Lastly, how to evaluate and interpret the results of MACS? How to say that it is a good peak-calling results?

Thanks a lot for your time and help!

Cheer!

ChIP-Seq alignment genome • 9.5k views
2
Entering edit mode
6.1 years ago

When creating the bigWig file, make sure to use the reference genome that you used with STAR, it will contain all of the chromosomes.

Regarding the extension size, if you have single-end reads then ask whoever did the sequencing/library prep. what the fragment size distribution looks like.

For how to interpret results, generally you should have a look at a few peaks and see if they appear reasonable. I would also recommend running plotFingerprint from deepTools on the BAM files, since that'll help you do some basic QC on the data.

1
Entering edit mode
6.1 years ago
ivivek_ngs ★ 5.1k

There are few thing I would like to point out. Yes the fragment size can be estimated with the pantompeakqualtools. Then you can also you deeptools for QC reports. As for the tracks I would suggest to make normalized tracks using the MACS2.1 -SPMR parameter. This will give you the normalized pileups. Once you convert them to bigwig you can charge them with UCSC browser. Or alternatively you can use HOMER to do that, they have a pretty straight forward approach to do that. And once you have the bedgrapgh or bigwig which are normalized you can directly charge them up to the browser.

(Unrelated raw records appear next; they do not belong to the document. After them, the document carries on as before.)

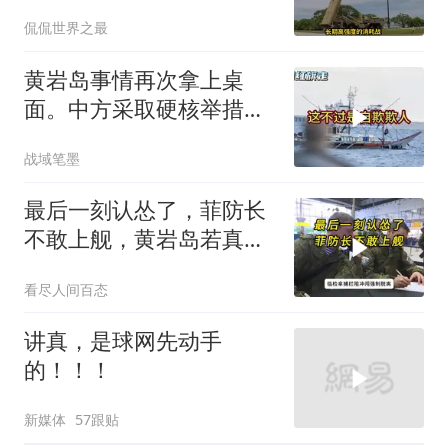
老底被当地人掀翻
侃侃世界之最
黄岩岛事情再次拿上桌
面。中方采取硬核举措，
引发了各方的大量关注，
战域笔墨
一起来听听
最后一刻认怂了，菲防长
不敢上舰，黄岩岛若真打
仗，结局难逃4字
看尽人间百态
讲真，是球网先动手
的！！！
新媒体
57跟贴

I would not suggest to use MACS1.4 anymore. I have made some comparisions between MACS1.4, MACS2 and MACS2.1 and found out quite a few discrepancies. There is a major upgrade from versioning of 1.4 to 2. It is good to use the 2.1 version although you can do the compaison between all the 3 tools and try to find a comparison of the top peaks and how the enrichment plots look and also the histogram to see the peak length distribution. To me MACS2.1 is much upgraded (although the paper is not out yet) but people are using it and citing it in different publications.

In order to have the better comparison I would recommend to first find the fragment size (since these are histone marks) provide them in your command line if using MACS2.1 and then use --nomodel parameter along with -p or -q value cutoff and then try to select the top peaks and see how these peaks are overlapping from the different versions of MACS and what is distribution of the enrichment and the peak length. Finally you can also do some downstream analysis to find which peaks gives better biological meaning to your hypothesis.

There are different other peak callers like SICER, Pepr, or even HOMER that are more often used for histone marks. Since you are new to this better to do some exploration with different tools and make some comparisons to get a better hung of the tools. Since this is a public data you can always compare you peaks with that of the publication data taking it as gold standard and see the number of fasle-positives that your calls are giving and the one which overlap you can try to see the distribution of the enrichment scores and the peak length. Good Luck!!

0
Entering edit mode
6.1 years ago

If you want to assign the fragment extension size yourself, you could also use phantompeakqualtools which will estimate the predominant fragment length that you just have to multiply by 2. this tools also give you some metrics about the quality of your data (NSC and RSC)

0
Entering edit mode
5.7 years ago
ariel.balter ▴ 170

I use samtools mpileup to make pileups. But these appear to be different from what macs2 pileup does. Struggling to understand that myself. I'm in the process of writing code to create wigs from my pileup files. You can see my recent question here.

EDIT

Just found out from another post that macs2 makes wiggle files, either split by chromosome (-w/--wig) or for entire genome (add --single-profile).